Borrowing 401 (k) and not repaying it.
401 (k) to overcome problems.
Paying 401 (k) funds when switching jobs.
Tapping on your 401 (k) may seem like a good idea when you're under cash, but it works against you in the long run. When you withdraw money, you lose the benefit of earning tax-free compound. If you spend that money, you're essentially resetting your savings clock.

Say you contribute $ 40 monthly to your 401 (k) for seven years, and you get an average return of 7% on this investment. Then you change jobs and make cash out of your 11,025 balance instead of putting it in the mirror. You will have to pay a tax penalty of 10% and save for another seven years to recover those funds. At the time you are rebuilding this balance, you lose your earnings if the funds are invested.

The wider impact of 401 (k) leakage
You can see how cash out delays your retirement directly, but it can also affect everyone who is participating in this employer-funded project. Fees for retirement plans are generally based on the total assets of the project as managing smaller projects is more expensive. As more and more workers remove their funds, the asset base shrinks, which can increase fees for each.

Further, there is a cumulative effect on manpower trends. Workers who have no savings for retirement should stay longer in their jobs, resulting in fewer job opportunities for younger people.

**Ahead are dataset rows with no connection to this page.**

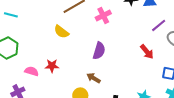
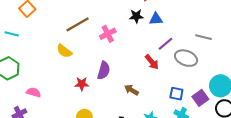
red arrow: (147, 52) -> (152, 62), moved
red star: (52, 66) -> (82, 84), moved
brown arrow: (94, 78) -> (131, 90), moved

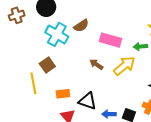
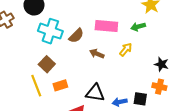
brown semicircle: (81, 26) -> (76, 36), moved
yellow arrow: (124, 66) -> (126, 49), size x0.6
orange rectangle: (63, 94) -> (60, 85), moved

How to Avoid 401 (k) Leakage
The simplest way to protect your 401 (k) assets from leakage is to consider them excessive. If you change jobs, initiate a direct transfer of those funds to the IRA so assets can be transferred electronically. You can also do indirect rollovers - but you will withhold tax checks for the cost of your account, which will reduce tax withheld. Avoid this scenario at all costs, if you think you'll be ready to go shopping.

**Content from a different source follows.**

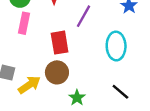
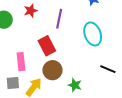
pink rectangle: (24, 23) -> (21, 62), moved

Failed rollovers are part of the problem. The 401 (k) loan and repayments are helpful in lending. This illustrates the importance of having an emergency fund so you don't have to tap your 401 (k) when there are unexpected expenses.

In the short run, you should try to look elsewhere for cash. Decrease your home, trade in your car, sell some old things, ask if your employer offers an emergency loan or see if a relative can temporarily send you some money. These are tough decisions to make, but you will keep your retirement safe in the long run. If you need to withdraw your 401 (k) financially, return it as soon as you can.

Motley Fool has a disclosure policy.

Motley Fool is a USA Today content partner that offers financial news, reviews and comments that help people take control of their financial lives. Its content is independently produced in the United States today.